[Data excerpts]

>>>

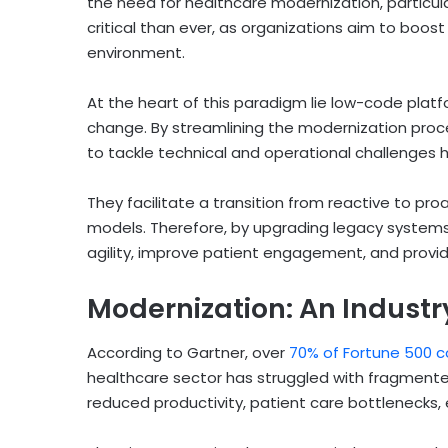
the need for healthcare modernization, particu
critical than ever, as organizations aim to boost 
environment.
At the heart of this paradigm lie low-code platfo
change. By streamlining the modernization pro
to tackle technical and operational challenges 
They facilitate a transition from reactive to proa
models. Therefore, by upgrading legacy systems
agility, improve patient engagement, and provi
Modernization: An Industr
According to Gartner, over
70% of Fortune 500 c
healthcare sector has struggled with fragmented
reduced productivity, patient care bottlenecks,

<<<

* _Task statement_
All lines in the data that contain the word "healthcare" should be copied.

* _Written response_
the need for healthcare modernization, particu
healthcare sector has struggled with fragmented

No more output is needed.